Complete step by step solution:
Given an equation $y = {x^2} + 2x - 48$
It is mentioned that we need to factor the given polynomial.
Note that the given equation is a quadratic equation, so we factor it by splitting the middle term.
Consider an equation of the form $a{x^2} + bx + c$, where a, b, c are any real numbers.
We rewrite the middle term as a sum of two terms in such a way that their product is $a \cdot c$ and their sum is b.
In the given equation we have $a = 1$, $b = 2$ and $c = - 48.$
We split the middle term $2x$ as, $2x = 8x - 6x$.
Note that their product is,
 $a \cdot c = 1 \times ( - 48)$
$ \Rightarrow a \cdot c = - 48$
$ \Rightarrow - 48 = 8 \times ( - 6)$.
Note that their sum is,
$b = 2$
$ \Rightarrow 2 = 8 - 6$.
Hence the equation ${x^2} + 2x - 48$ can be written as,
$ \Rightarrow {x^2} + 8x - 6x - 48$
Factor out the greatest common factor from each group, we get,
$ \Rightarrow x(x + 8) - 6(x + 8)$
Now factor the polynomial by factoring out the greatest common factor $x + 8$, we get,
$ \Rightarrow (x + 8)(x - 6)$

Hence the factorization of the equation $y = {x^2} + 2x - 48$ is $(x + 8)(x - 6)$.

Note :
Alternative method :
Given a quadratic equation $y = {x^2} + 2x - 48$.
Here we find the roots of the given equation and then from the roots we try to find out the factors.
This equation is of the form of $a{x^2} + bx + c$. We find the roots using the formula,
$x = \dfrac{{ - b \pm \sqrt {{b^2} - 4ac} }}{{2a}}$.

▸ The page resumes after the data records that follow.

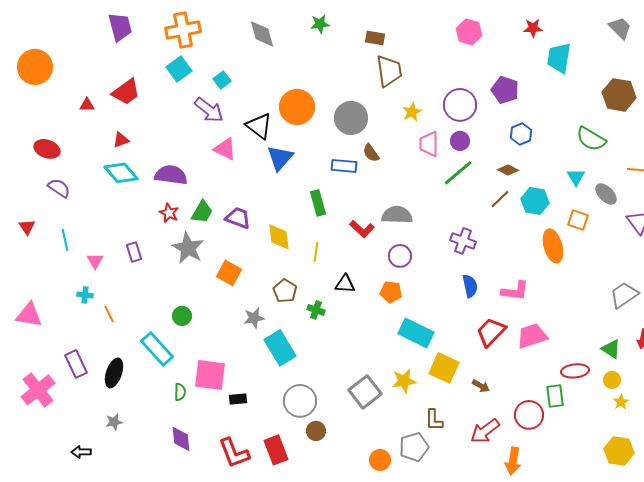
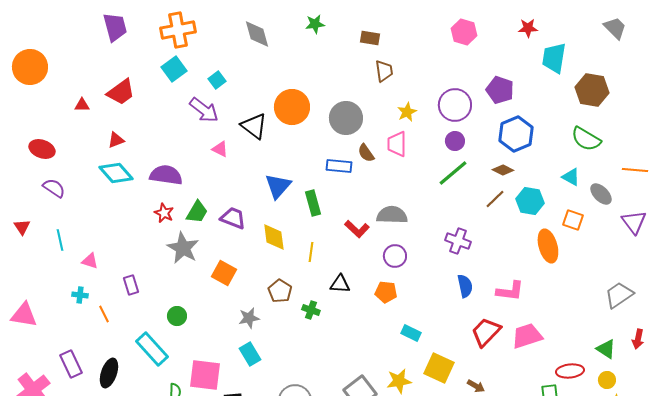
brown trapezoid: (389, 71) -> (384, 71), size x0.7
brown hexagon: (619, 95) -> (592, 90), moved
blue hexagon: (521, 134) -> (516, 134), size x1.6
pink trapezoid: (429, 144) -> (397, 144), moved
pink triangle: (225, 149) -> (220, 149), size x0.7
blue triangle: (280, 158) -> (278, 186), moved
cyan triangle: (576, 177) -> (571, 177), turned -30
purple rectangle: (134, 252) -> (131, 285), moved
pink triangle: (95, 261) -> (90, 261), turned -42
cyan rectangle: (416, 333) -> (411, 333), size x0.6
cyan rectangle: (280, 348) -> (250, 354), moved, size x0.7

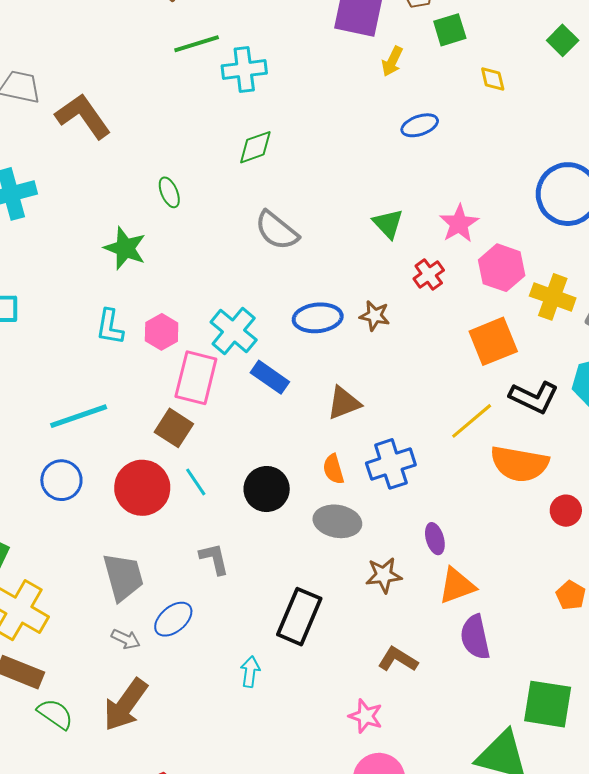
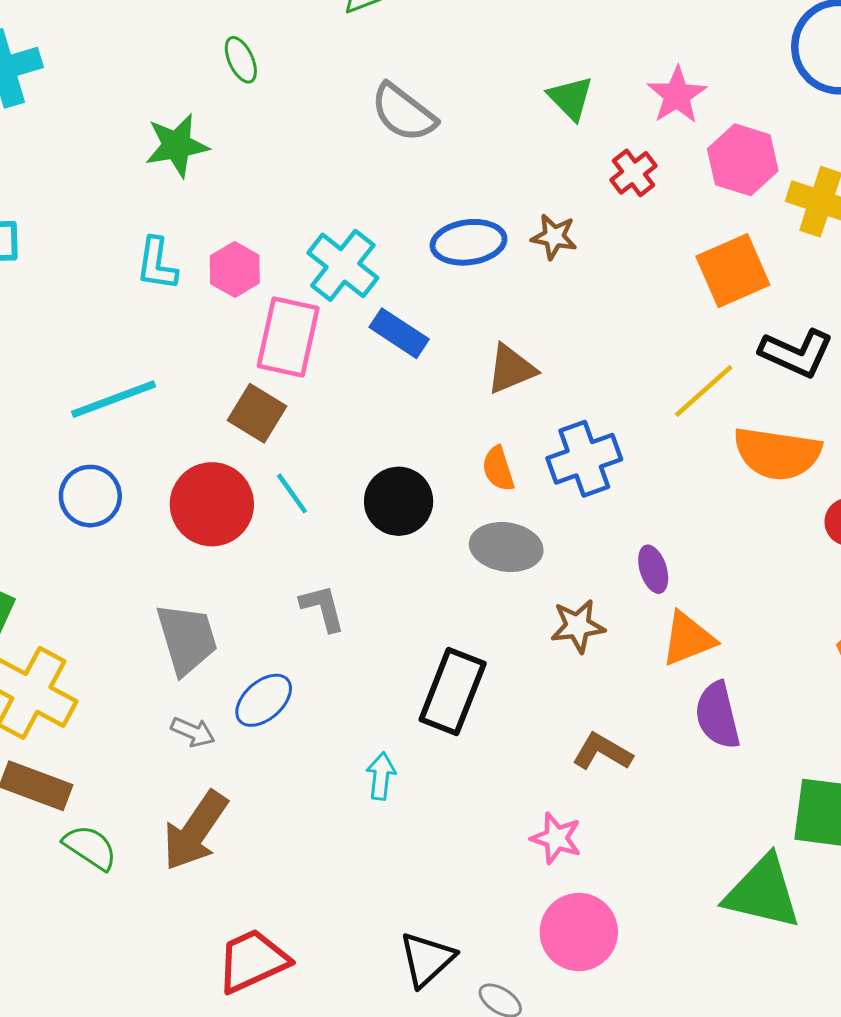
green star: (125, 248) -> (177, 145), turned -30

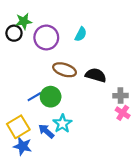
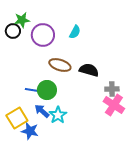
blue line: (34, 97) -> (32, 90), turned 40
pink cross: (123, 113) -> (114, 105), size x1.5
blue arrow: (46, 131) -> (42, 111), moved
blue star: (23, 146) -> (30, 131), moved

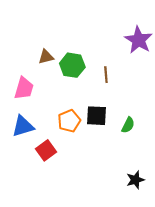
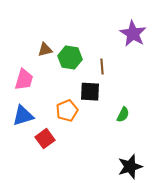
black square: (96, 116) -> (90, 92), moved
black star: (135, 180) -> (130, 167), size x1.4

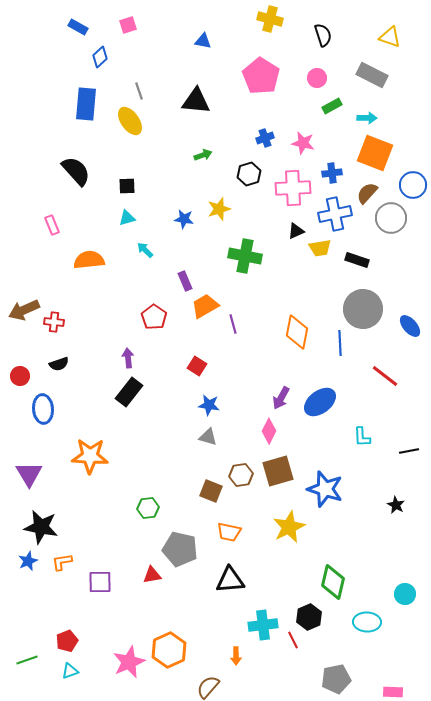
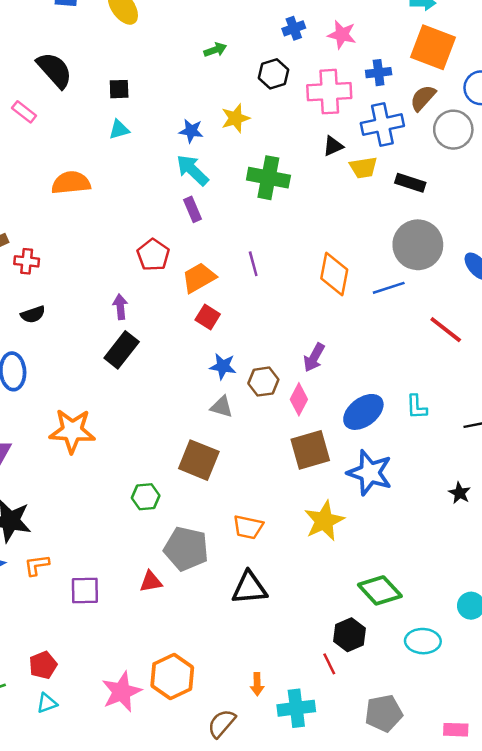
pink rectangle: (52, 225) -> (24, 112), moved, turned -30
cyan arrow: (145, 250) -> (192, 170), moved, size x1.6
orange trapezoid: (205, 306) -> (199, 278), moved
blue line: (340, 343) -> (389, 288), turned 75
blue ellipse: (320, 402) -> (363, 412), moved
brown hexagon: (241, 475) -> (263, 382), moved
brown square: (211, 491) -> (199, 460), moved, size x1.4
green diamond: (333, 582) -> (380, 590), turned -56
cyan cross: (263, 625) -> (296, 708), moved

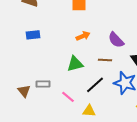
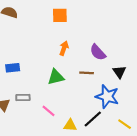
blue rectangle: (33, 35) -> (13, 68), moved
orange arrow: (83, 36) -> (64, 48), turned -48
black line: (95, 85) -> (93, 119), moved

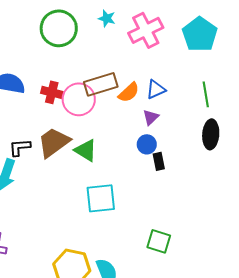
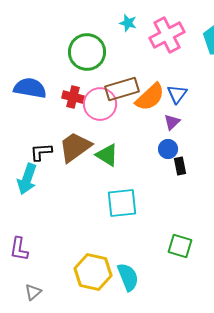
green circle: (59, 28) -> (87, 52), moved
blue triangle: (156, 89) -> (177, 94), turned -30
orange semicircle: (129, 92) -> (150, 97), size x1.4

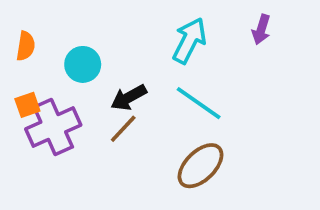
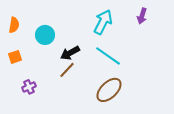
purple cross: (53, 127) -> (29, 87), moved, size x0.5

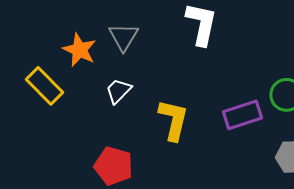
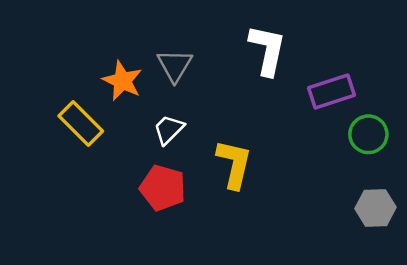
purple rectangle: (242, 115) -> (332, 92), moved
red pentagon: (113, 166) -> (163, 188), moved

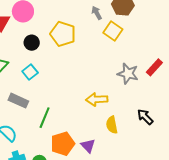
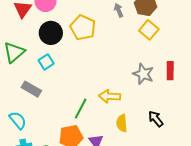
yellow square: (113, 31) -> (149, 30), moved
black circle: (32, 43) -> (51, 33), size x1.5
red rectangle: (154, 67) -> (170, 71), turned -48
green line: (45, 118) -> (81, 109), moved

Here $a = 1$, $b = 2$ and $c = - 48.$
Substituting these values in the formula we get,
$ \Rightarrow x = \dfrac{{ - 2 \pm \sqrt {{{(2)}^2} - 4 \times 1 \times ( - 48)} }}{{2 \times 1}}$
$ \Rightarrow x = \dfrac{{ - 2 \pm \sqrt {4 - 4 \times ( - 48)} }}{2}$
$ \Rightarrow x = \dfrac{{ - 2 \pm \sqrt {4 + 192} }}{2}$
$ \Rightarrow x = \dfrac{{ - 2 \pm \sqrt {196} }}{2}$
We know that $\sqrt {196} = 14$.
$ \Rightarrow x = \dfrac{{ - 2 \pm 14}}{2}$
Hence we get two roots given by,
${x_1} = \dfrac{{ - 2 + 14}}{2}$and ${x_2} = \dfrac{{ - 2 - 14}}{2}$
$ \Rightarrow {x_1} = \dfrac{{12}}{2}$and ${x_2} = - \dfrac{{16}}{2}$
$ \Rightarrow {x_1} = 6$ and ${x_2} = - 8$
So, the factors for the quadratic equation when the roots are given is found using the formula,
$(x - {x_1})(x - {x_2})$
Substituting the values of ${x_1}$ and ${x_2}$ we get the required factors.
$ \Rightarrow \left( {x - 6} \right)\left( {x - ( - 8)} \right)$
$ \Rightarrow \left( {x - 6} \right)\left( {x + 8} \right)$
Hence the factorization of the equation $y = {x^2} + 2x - 48$ is given by $\left( {x - 6} \right)\left( {x + 8} \right)$.